• _Supplied records_:
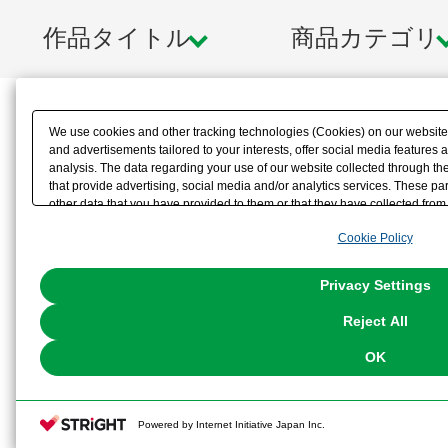
作品タイトル
商品カテゴリ
We use cookies and other tracking technologies (Cookies) on our website t
and advertisements tailored to your interests, offer social media feature
analysis. The data regarding your use of our website collected through t
that provide advertising, social media and/or analytics services. These p
other data that you have provided to them or that they have collected from 
analyze and optimize advertisements delivered to you by businesses other t
Cookie Policy
the use of all Cookies except for Strictly Necessary Cookies, please click "
with Cookies enabled, please click "OK". To select your preferences for e
You can change your consent or rejection settings at any time via through
Privacy Settings
our
Cookie Policy
or the website footer.
Reject All
OK
Powered by Internet Initiative Japan Inc.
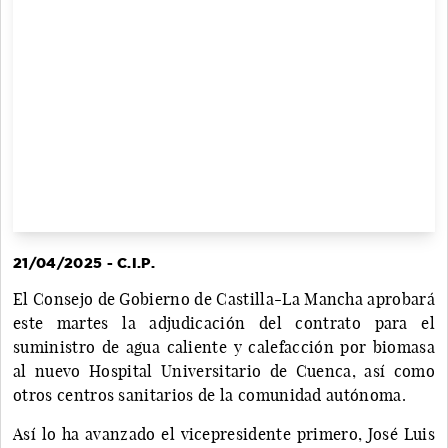
21/04/2025 - C.I.P.
El Consejo de Gobierno de Castilla-La Mancha aprobará
este martes la adjudicación del contrato para el
suministro de agua caliente y calefacción por biomasa
al nuevo Hospital Universitario de Cuenca, así como
otros centros sanitarios de la comunidad autónoma.
Así lo ha avanzado el vicepresidente primero, José Luis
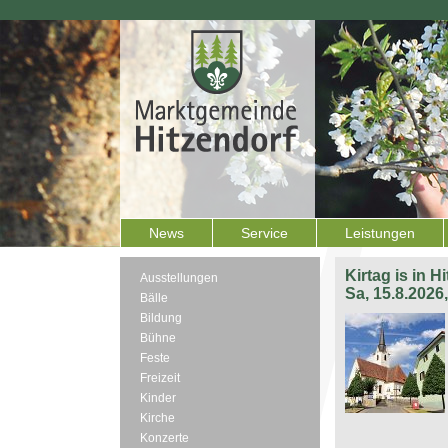
News
Service
Leistungen
Kirtag is in H
Ausstellungen
Sa, 15.8.2026
Bälle
Bildung
Bühne
Feste
Freizeit
Kinder
Kirche
Konzerte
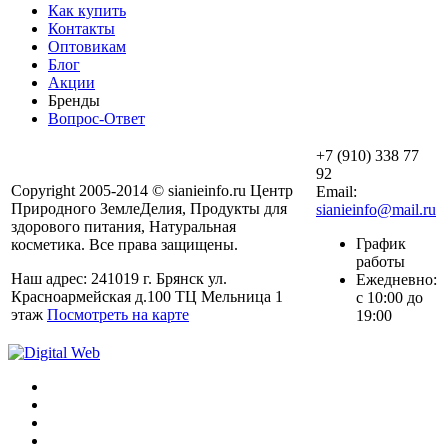
Как купить
Контакты
Оптовикам
Блог
Акции
Бренды
Вопрос-Ответ
+7 (910) 338 77
92
Copyright 2005-2014 © sianieinfo.ru Центр
Email:
Природного ЗемлеДелия, Продукты для
sianieinfo@mail.ru
здорового питания, Натуральная
График
косметика. Все права защищены.
работы
Наш адрес: 241019 г. Брянск ул.
Ежедневно:
Красноармейская д.100 ТЦ Мельница 1
с 10:00 до
этаж
Посмотреть на карте
19:00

• _Exercise objective_: All lines of the entries containing the string "your" must be shown in full.

• _Answer for this exercise_:
and advertisements tailored to your interests, offer social media feature
analysis. The data regarding your use of our website collected through t
with Cookies enabled, please click "OK". To select your preferences for e
You can change your consent or rejection settings at any time via through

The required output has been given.